Forex trading is favored by investors because of its high profit, convenience and 24-hour trading. As a beginner, however, one needs to master some trading methods of foreign exchange operations to make transaction more successful, in addition to basic foreign exchange trading knowledge. Following are some common trading methods in foreign exchange transactions. Today, I’m going to introduce you some common trading methods in foreign exchange transactions.
1. Trend tracking
This sounds very simple, and all you have to do is to follow the trend. So, how does trend tracking make money? In short, there is a trend in the market, which is exactly why we can make money from the trend. The so-called trend refers to the past, present and future, which is an inevitable phenomenon of market price fluctuations and one of inherent attributes of the market. It is difficult to continue, since no one is 100% sure about what is the correct trend.
2. Hedge trading
In the financial field, hedging is a kind of investment specifically used to reduce the risk of another investment. As a strategy, hedging is designed to reduce unnecessary risks while still allows companies to profit from investment activities. There are mainly two types of hedging in the foreign exchange market: one is hedging in the same currency, which means to buy and sell the same currency pair in same amount and leave it there. One of the currency pairs makes money, the other loses money. After making a profit, the trader only needs to wait for the other order to return to its original value. This method is very effective for shaking the market.

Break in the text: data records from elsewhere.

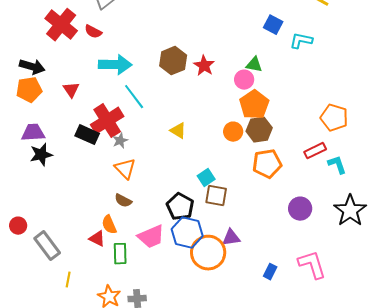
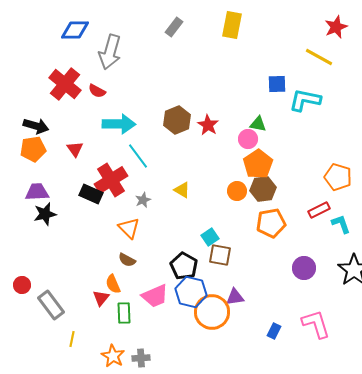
blue square: (273, 25) -> (277, 84), turned -30
cyan L-shape: (301, 41) -> (305, 100), size x1.4
gray star: (120, 141) -> (143, 200), moved
red triangle: (97, 239) -> (101, 298), turned 42

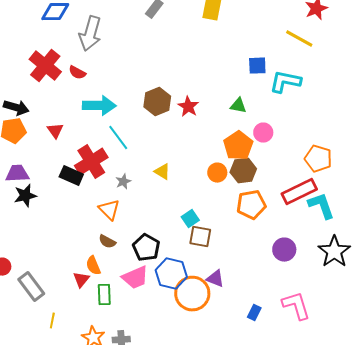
pink circle: (248, 139) -> (263, 133), moved
red rectangle: (319, 210) -> (299, 192), size x1.6
cyan L-shape: (341, 224) -> (321, 206), size x1.4
black pentagon: (184, 266) -> (146, 248), moved
purple triangle: (235, 297) -> (215, 279), turned 30

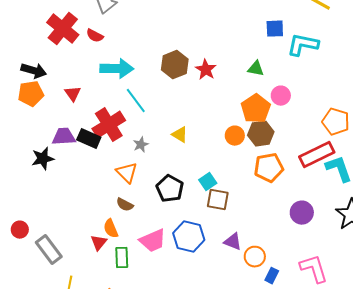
purple trapezoid: (17, 174) -> (64, 137), moved
black pentagon: (146, 248) -> (170, 189), moved
orange circle: (192, 294) -> (255, 257), moved, size x0.6

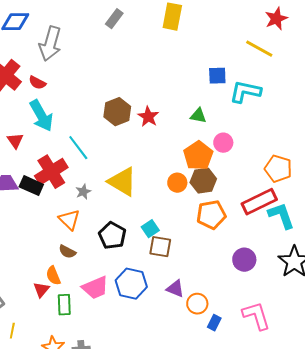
cyan arrow: (117, 69) -> (41, 116), moved, turned 60
yellow triangle: (180, 135) -> (122, 182), size x1.8

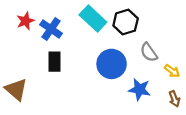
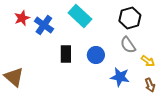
black hexagon: (126, 22) -> (130, 18), moved
black rectangle: (55, 62) -> (66, 54), moved
blue circle: (112, 64) -> (96, 55), size x0.7

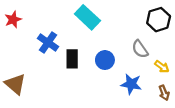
red star: (22, 18) -> (13, 20), moved
black hexagon: (130, 18) -> (159, 20), moved
blue cross: (44, 25) -> (48, 43), moved

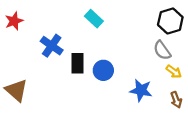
cyan rectangle: (87, 17) -> (94, 19), size x0.7
gray semicircle: (140, 49) -> (162, 50), moved
blue circle: (105, 60) -> (103, 70), moved

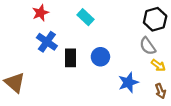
red star: (14, 21) -> (40, 13), moved
blue circle: (103, 70) -> (100, 57), moved
blue star: (141, 90) -> (128, 82), turned -30

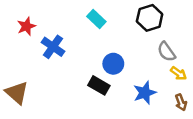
red star: (40, 13) -> (26, 26), moved
black hexagon: (155, 19) -> (150, 18), moved
black rectangle: (70, 58) -> (99, 85), moved, turned -60

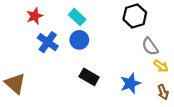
cyan rectangle: (96, 19) -> (77, 17), moved
red star: (26, 26) -> (35, 16), moved
blue circle: (113, 64) -> (79, 40), moved

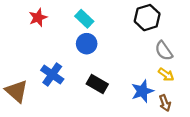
blue cross: (48, 42) -> (52, 75), moved
yellow arrow: (161, 66) -> (166, 75), moved
brown arrow: (163, 92) -> (165, 103), moved

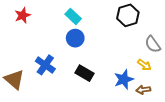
red star: (38, 18) -> (23, 15), moved
gray semicircle: (164, 51) -> (153, 44), moved
brown arrow: (165, 103) -> (143, 90), turned 104

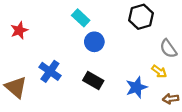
red star: (23, 15) -> (19, 30), moved
blue circle: (75, 38) -> (94, 42), moved
brown arrow: (143, 90) -> (171, 99), moved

Hedging of different currencies refers to find two related currency pairs, which usually move in the same direction or in opposite directions, meanwhile, buy a pair of currencies with a specific number of hands, and sell (positive correlation) or buy (negative correlation) another pair of specific currencies with a different number of hands. This seems to be a semi-hedging trading strategy. It is created based on the correlation between specific currency pairs. Therefore, it is not suitable for all currency pairs.
3. Short-term trading
It refers to the operation mode to close all the orders on the same day without holding overnight positions. The so-called short-term trading is an operation that relies on short-term market conditions instead of fundamentals. Short-term traders only care about the present, and they do not think it necessary to care about the past and the future, nor arrogantly think that they know a lot. They only know the present and grasp it.
There are also other methods, for example fishing net trading tactics, news trading tactics, Martin strategy, etc., except for the methods mentioned above. An investor can choose his/her own trading strategy according to their own needs, and the one that suits himself/herself is the best. As the saying goes: the key to trading is the mentality, which decides the kind of career.